Płock. Matka zostawiła dzieci w rozgrzanym aucie. Sama poszła do... solarium
36-latka z Płocka (woj. mazowieckie) zostawiła dwoje dzieci w rozgrzanym aucie i sama poszła do... solarium. Losem 10-letniego chłopca i 9-miesięcznej dziewczynki zainteresowali się strażnicy miejscy. Sprawą nieodpowiedzialnej matki zajmie się Sąd Rodzinny i Nieletnich.

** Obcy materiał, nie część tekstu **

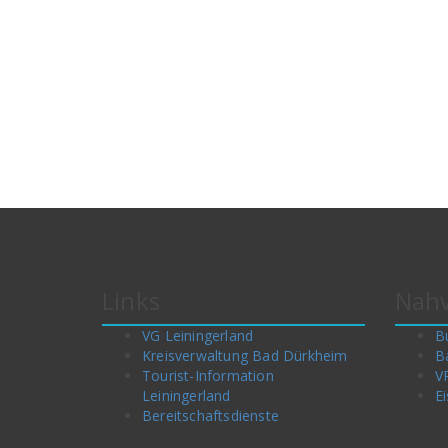
Links
Nahv
VG Leiningerland
B
Kreisverwaltung Bad Dürkheim
B
Tourist-Information
V
Leiningerland
Ei
Bereitschaftsdienste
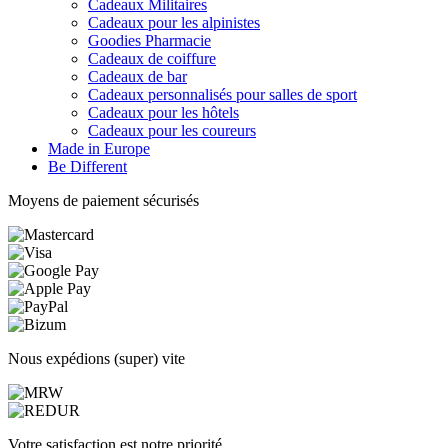
Cadeaux Militaires
Cadeaux pour les alpinistes
Goodies Pharmacie
Cadeaux de coiffure
Cadeaux de bar
Cadeaux personnalisés pour salles de sport
Cadeaux pour les hôtels
Cadeaux pour les coureurs
Made in Europe
Be Different
Moyens de paiement sécurisés
Nous expédions (super) vite
Votre satisfaction est notre priorité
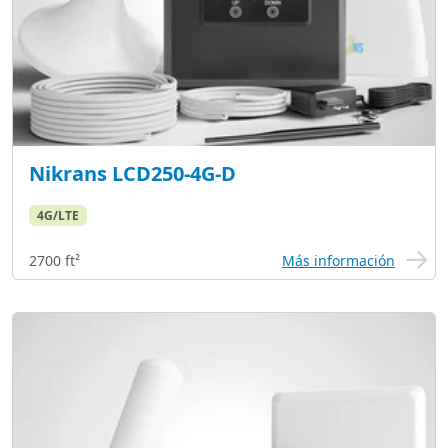
Nikrans LCD250-4G-D
4G/LTE
2700 ft²
Más información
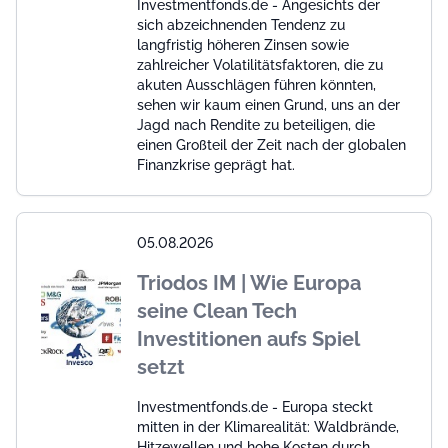
Investmentfonds.de - Angesichts der
sich abzeichnenden Tendenz zu
langfristig höheren Zinsen sowie
zahlreicher Volatilitätsfaktoren, die zu
akuten Ausschlägen führen könnten,
sehen wir kaum einen Grund, uns an der
Jagd nach Rendite zu beteiligen, die
einen Großteil der Zeit nach der globalen
Finanzkrise geprägt hat.
05.08.2026
Triodos IM | Wie Europa
seine Clean Tech
Investitionen aufs Spiel
setzt
Investmentfonds.de - Europa steckt
mitten in der Klimarealität: Waldbrände,
Hitzewellen und hohe Kosten durch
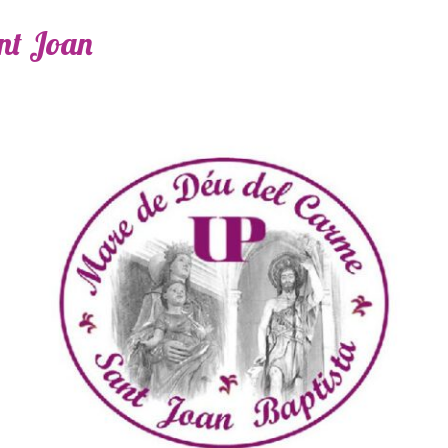
ant Joan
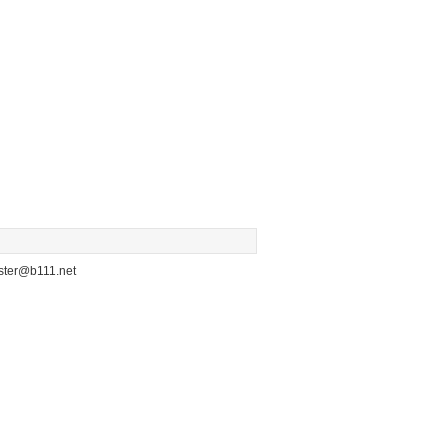
b111.net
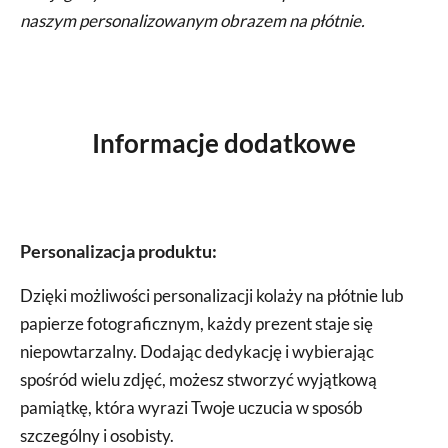
naszym personalizowanym obrazem na płótnie.
Informacje dodatkowe
Personalizacja produktu:
Dzięki możliwości personalizacji kolaży na płótnie lub
papierze fotograficznym, każdy prezent staje się
niepowtarzalny. Dodając dedykację i wybierając
spośród wielu zdjęć, możesz stworzyć wyjątkową
pamiątkę, która wyrazi Twoje uczucia w sposób
szczególny i osobisty.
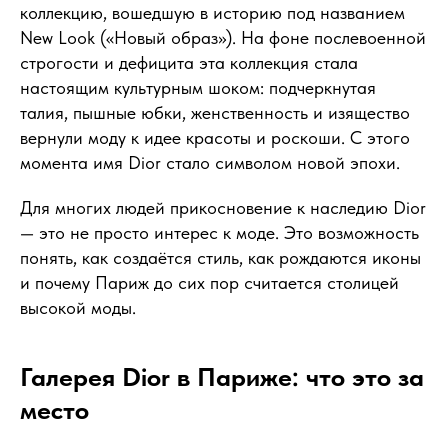
коллекцию, вошедшую в историю под названием
New Look («Новый образ»). На фоне послевоенной
строгости и дефицита эта коллекция стала
настоящим культурным шоком: подчеркнутая
талия, пышные юбки, женственность и изящество
вернули моду к идее красоты и роскоши. С этого
момента имя Dior стало символом новой эпохи.
Для многих людей прикосновение к наследию Dior
— это не просто интерес к моде. Это возможность
понять, как создаётся стиль, как рождаются иконы
и почему Париж до сих пор считается столицей
высокой моды.
Галерея Dior в Париже: что это за
место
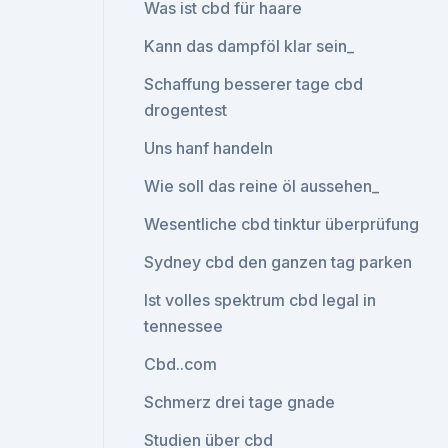
Was ist cbd für haare
Kann das dampföl klar sein_
Schaffung besserer tage cbd
drogentest
Uns hanf handeln
Wie soll das reine öl aussehen_
Wesentliche cbd tinktur überprüfung
Sydney cbd den ganzen tag parken
Ist volles spektrum cbd legal in
tennessee
Cbd..com
Schmerz drei tage gnade
Studien über cbd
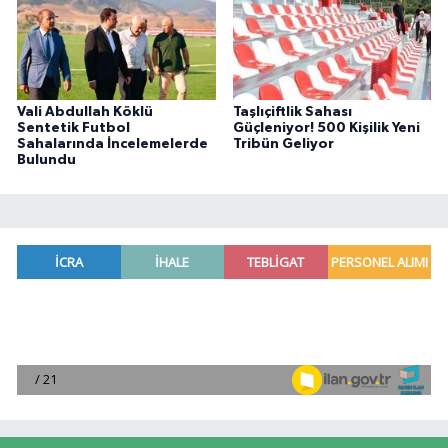
Vali Abdullah Köklü
Taşlıçiftlik Sahası
Sentetik Futbol
Güçleniyor! 500 Kişilik Yeni
Sahalarında İncelemelerde
Tribün Geliyor
Bulundu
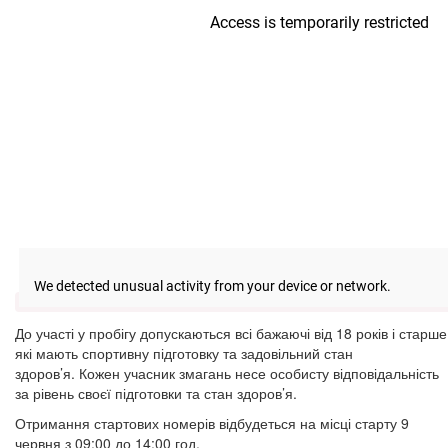
До участі у пробігу допускаються всі бажаючі від 18 років і старше
які мають спортивну підготовку та задовільний стан
здоров’я. Кожен учасник змагань несе особисту відповідальність
за рівень своєї підготовки та стан здоров’я.
Отримання стартових номерів відбудеться на місці старту 9
червня з 09:00 до 14:00 год.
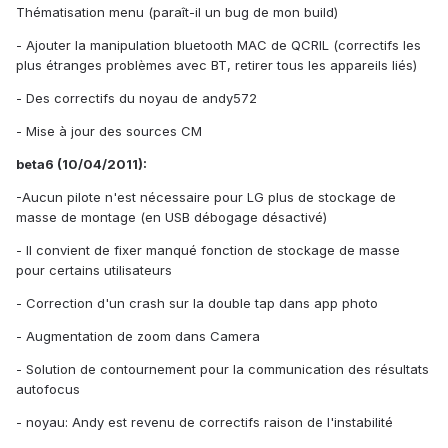
Thématisation menu (paraît-il un bug de mon build)
- Ajouter la manipulation bluetooth MAC de QCRIL (correctifs les
plus étranges problèmes avec BT, retirer tous les appareils liés)
- Des correctifs du noyau de andy572
- Mise à jour des sources CM
beta6 (10/04/2011):
-Aucun pilote n'est nécessaire pour LG plus de stockage de
masse de montage (en USB débogage désactivé)
- Il convient de fixer manqué fonction de stockage de masse
pour certains utilisateurs
- Correction d'un crash sur la double tap dans app photo
- Augmentation de zoom dans Camera
- Solution de contournement pour la communication des résultats
autofocus
- noyau: Andy est revenu de correctifs raison de l'instabilité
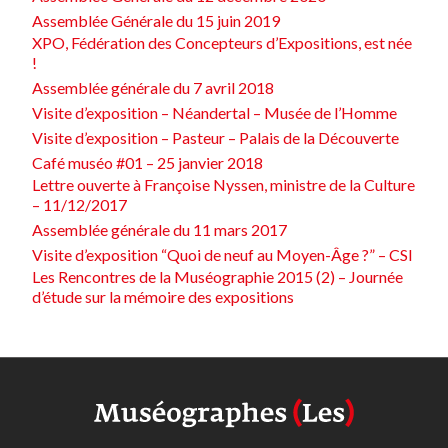
Assemblée Générale du 15 juin 2019
XPO, Fédération des Concepteurs d’Expositions, est née
!
Assemblée générale du 7 avril 2018
Visite d’exposition – Néandertal – Musée de l’Homme
Visite d’exposition – Pasteur – Palais de la Découverte
Café muséo #01 – 25 janvier 2018
Lettre ouverte à Françoise Nyssen, ministre de la Culture
– 11/12/2017
Assemblée générale du 11 mars 2017
Visite d’exposition “Quoi de neuf au Moyen-Âge ?” – CSI
Les Rencontres de la Muséographie 2015 (2) – Journée
d’étude sur la mémoire des expositions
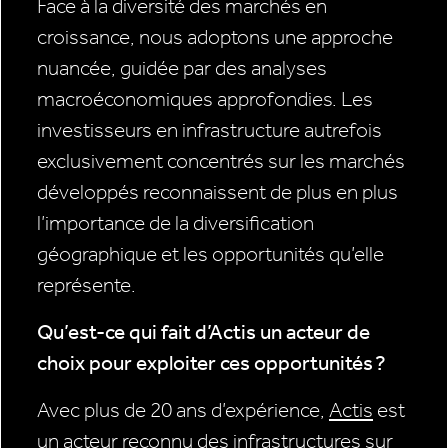
Face à la diversité des marchés en
croissance, nous adoptons une approche
nuancée, guidée par des analyses
macroéconomiques approfondies. Les
investisseurs en infrastructure autrefois
exclusivement concentrés sur les marchés
développés reconnaissent de plus en plus
l’importance de la diversification
géographique et les opportunités qu’elle
représente.
Qu’est-ce qui fait d’Actis un acteur de
choix pour exploiter ces opportunités ?
Avec plus de 20 ans d’expérience,
Actis
est
un acteur reconnu des infrastructures sur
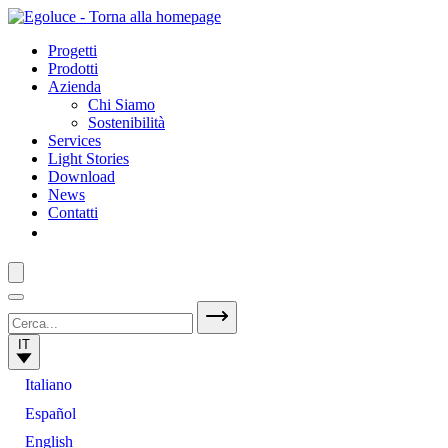
Progetti
Prodotti
Azienda
Chi Siamo
Sostenibilità
Services
Light Stories
Download
News
Contatti
IT
Italiano
Español
English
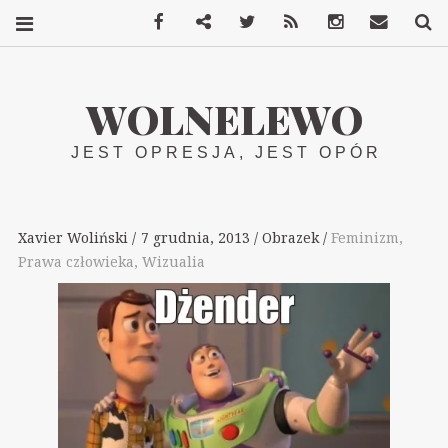
Facebook
Mastodon
Twitter
RSS
Instagram
Kontakt
S
WOLNELEWO
JEST OPRESJA, JEST OPÓR
Xavier Woliński
7 grudnia, 2013
Obrazek
Feminizm
,
Prawa człowieka
,
Wizualia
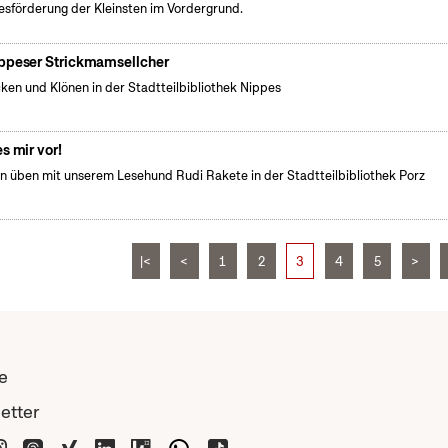
esförderung der Kleinsten im Vordergrund.
ppeser Strickmamsellcher
cken und Klönen in der Stadtteilbibliothek Nippes
es mir vor!
n üben mit unserem Lesehund Rudi Rakete in der Stadtteilbibliothek Porz
|<
<
1
2
3
4
5
>
e
etter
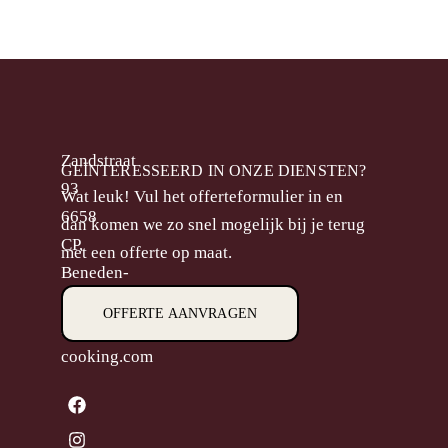
Zandstraat
GEÏNTERESSEERD IN ONZE DIENSTEN?
93
Wat leuk! Vul het offerteformulier in en
6658
dan komen we zo snel mogelijk bij je terug
CP,
met een offerte op maat.
Beneden-
Leeuwen
OFFERTE AANVRAGEN
M.
info@goodlooking-
cooking.com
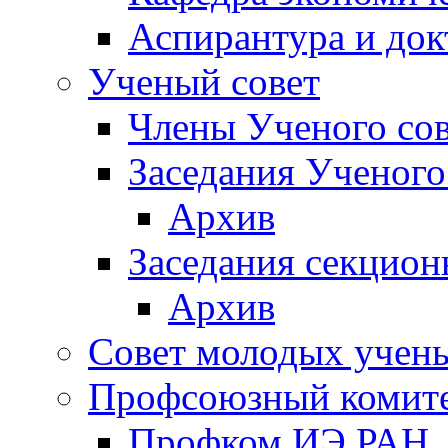
Аспирантура и док
Ученый совет
Члены Ученого сов
Заседания Ученого
Архив
Заседания секцион
Архив
Совет молодых учен
Профсоюзный комит
Профком ИЭ РАН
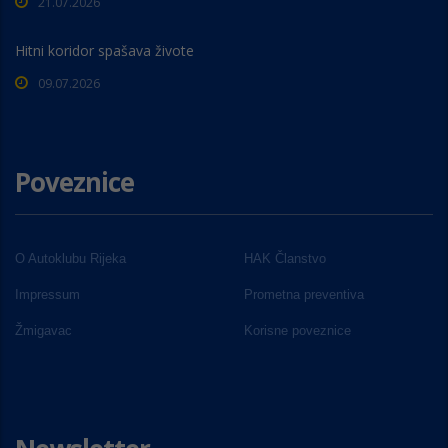
21.07.2026
Hitni koridor spašava živote
09.07.2026
Poveznice
O Autoklubu Rijeka
HAK Članstvo
Impressum
Prometna preventiva
Žmigavac
Korisne poveznice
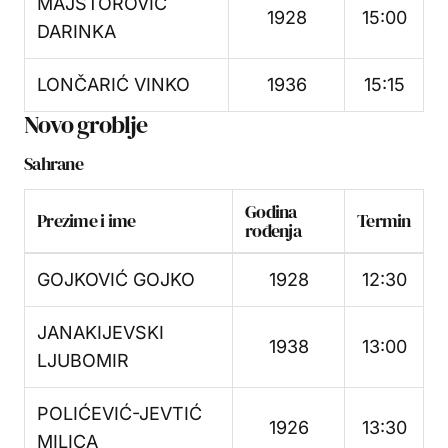
MAJSTOROVIĆ
1928
15:00
DARINKA
LONČARIĆ VINKO
1936
15:15
Novo groblje
Sahrane
Godina
Prezime i ime
Termin
rođenja
GOJKOVIĆ GOJKO
1928
12:30
JANAKIJEVSKI
1938
13:00
LJUBOMIR
POLIĆEVIĆ-JEVTIĆ
1926
13:30
MILICA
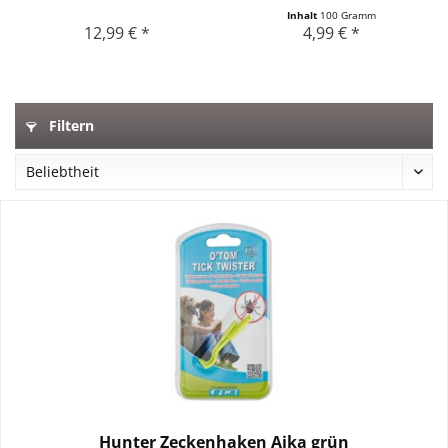
Inhalt
100 Gramm
12,99 € *
4,99 € *
Filtern
Hunter Zeckenhaken Ajka grün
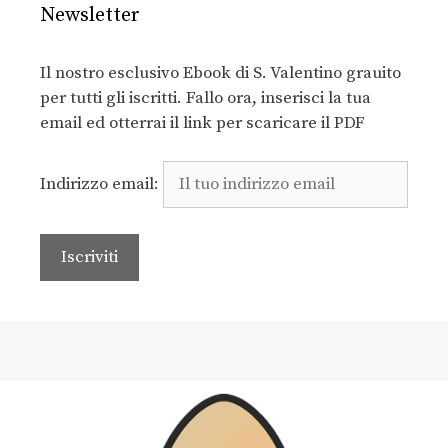
Newsletter
Il nostro esclusivo Ebook di S. Valentino grauito
per tutti gli iscritti. Fallo ora, inserisci la tua
email ed otterrai il link per scaricare il PDF
Indirizzo email:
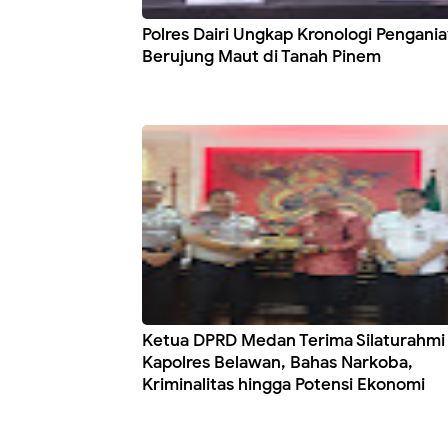
Polres Dairi Ungkap Kronologi Pengani
Berujung Maut di Tanah Pinem
Ketua DPRD Medan Terima Silaturahmi
Kapolres Belawan, Bahas Narkoba,
Kriminalitas hingga Potensi Ekonomi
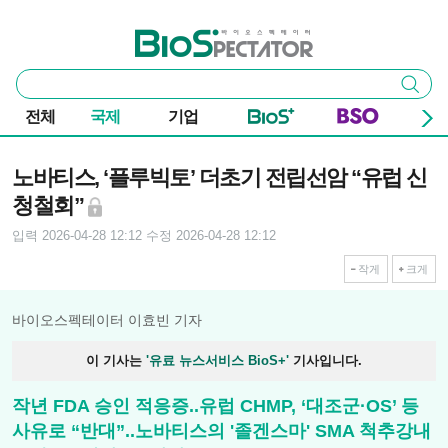
본문 바로가기
주요 메뉴
바이오스펙테이터
통
검색
합
검
전체
국제
기업
색
기사본문
노바티스, ‘플루빅토’ 더초기 전립선암 “유럽 신
청철회”
입력 2026-04-28 12:12
수정 2026-04-28 12:12
작게
크게
바이오스펙테이터 이효빈 기자
이 기사는
'유료 뉴스서비스 BioS+'
기사입니다.
작년 FDA 승인 적응증..유럽 CHMP, ‘대조군·OS’ 등
사유로 “반대”..노바티스의 '졸겐스마' SMA 척추강내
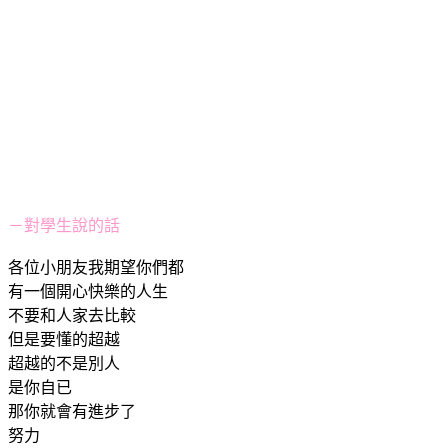
－對學生說的話
各位小朋友我期望你們都
有一個開心快樂的人生
不要和人家去比較
但是要懂的超越
超越的不是別人
是你自已
那你就會有進步了
努力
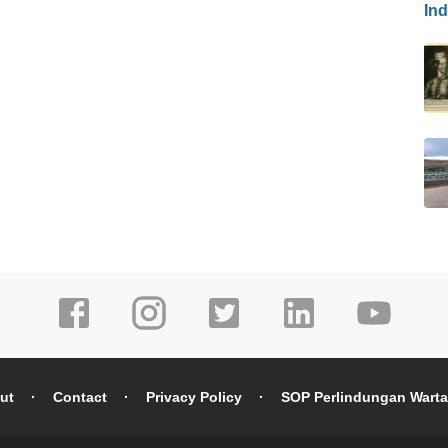
In
ut
Contact
Privacy Policy
SOP Perlindungan Wart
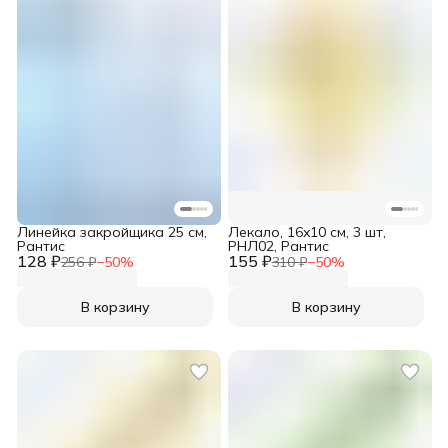
Линейка закройщика 25 см,
Лекало, 16x10 см, 3 шт,
Рантис
РНЛ02, Рантис
128 ₽
155 ₽
256 ₽
−
50
%
310 ₽
−
50
%
В корзину
В корзину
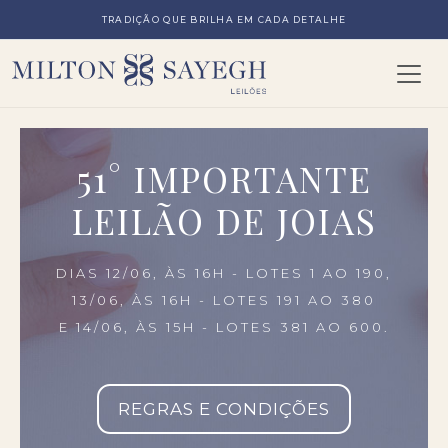
TRADIÇÃO QUE BRILHA EM CADA DETALHE
51° IMPORTANTE
LEILÃO DE JOIAS
DIAS 12/06, ÀS 16H - LOTES 1 AO 190,
13/06, ÀS 16H - LOTES 191 AO 380
E 14/06, ÀS 15H - LOTES 381 AO 600.
REGRAS E CONDIÇÕES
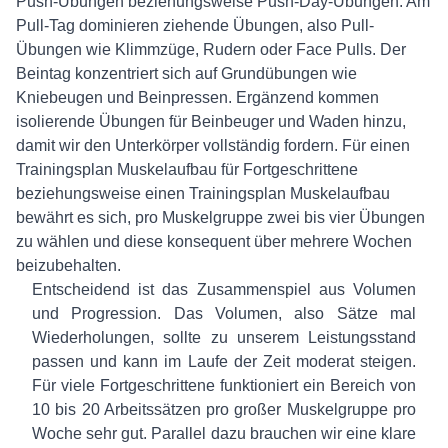
Push-Übungen beziehungsweise Push-Day-Übungen. Am
Pull-Tag dominieren ziehende Übungen, also Pull-
Übungen wie Klimmzüge, Rudern oder Face Pulls. Der
Beintag konzentriert sich auf Grundübungen wie
Kniebeugen und Beinpressen. Ergänzend kommen
isolierende Übungen für Beinbeuger und Waden hinzu,
damit wir den Unterkörper vollständig fordern. Für einen
Trainingsplan Muskelaufbau für Fortgeschrittene
beziehungsweise einen Trainingsplan Muskelaufbau
bewährt es sich, pro Muskelgruppe zwei bis vier Übungen
zu wählen und diese konsequent über mehrere Wochen
beizubehalten.
Entscheidend ist das Zusammenspiel aus Volumen
und Progression. Das Volumen, also Sätze mal
Wiederholungen, sollte zu unserem Leistungsstand
passen und kann im Laufe der Zeit moderat steigen.
Für viele Fortgeschrittene funktioniert ein Bereich von
10 bis 20 Arbeitssätzen pro großer Muskelgruppe pro
Woche sehr gut. Parallel dazu brauchen wir eine klare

Do zdarzenia doszło w niedzielę w rejonie w płockiego Starego Miasta. Około godziny 17:30 patrol straży miejskiej zauważył pojazd marki Daewoo Lanos, zaparkowany w rejonie skrzyżowania ulicy Sienkiewicza z Bielską. W środku znajdowała się dwójka dzieci - 10-letni chłopiec i 9-miesięczna dziewczynka.
Kobieta zdziwiona interwencją
W aucie co prawda były opuszczone szyby, ale i tak w jego wnętrzu było gorąco. Po około 10 minutach do auta podeszła kobieta, która - jak się okazało - była matką dzieci.
36-latka tłumaczyła, że zostawiła potomstwo bez opieki w rozgrzanym pojeździe, ponieważ sama poszła skorzystać z usług pobliskiego solarium.
ZOBACZ: Brzezowa: Śmierć pięciomiesięcznej dziewczynki. Rodzice usłyszeli zarzuty
Kobieta była zdziwiona interwencją straży miejskiej. Twierdziła, że dzieci zostały w aucie tylko na kilka minut.
O tym, kto ma rację, rozstrzygnie Sąd Rodzinny i Nieletnich, który oceni, czy kobieta dopuściła do przebywania dwójki dzieci w okolicznościach niebezpiecznych dla ich zdrowia.
Złamała przepisy drogowe
To jednak nie koniec kłopotów kobiety. Jak się okazało, żeby mieć bliżej do solarium, 36-latkas zaparkowała samochód z dziećmi na zakazie zatrzymywania, w odległości mniejszej niż 10 metrów od skrzyżowania i w odległości mniejszej niż 10 metrów od przejścia dla pieszych.
Za to wykroczenie grozi jej wysoki mandat i punkty karne.
ZOBACZ: Dziecko w oknie życia w Łodzi. Chłopiec trafił do szpitala
To nie pierwszy tego typu incydent w ostatnich dniach. W czwartek na warszawskiej Białołęce uratowano niemowlę, które zostało zostawione w nagrzanym samochodzie przez ojca.
Maluch z objawami odwodnienia trafił do szpitala.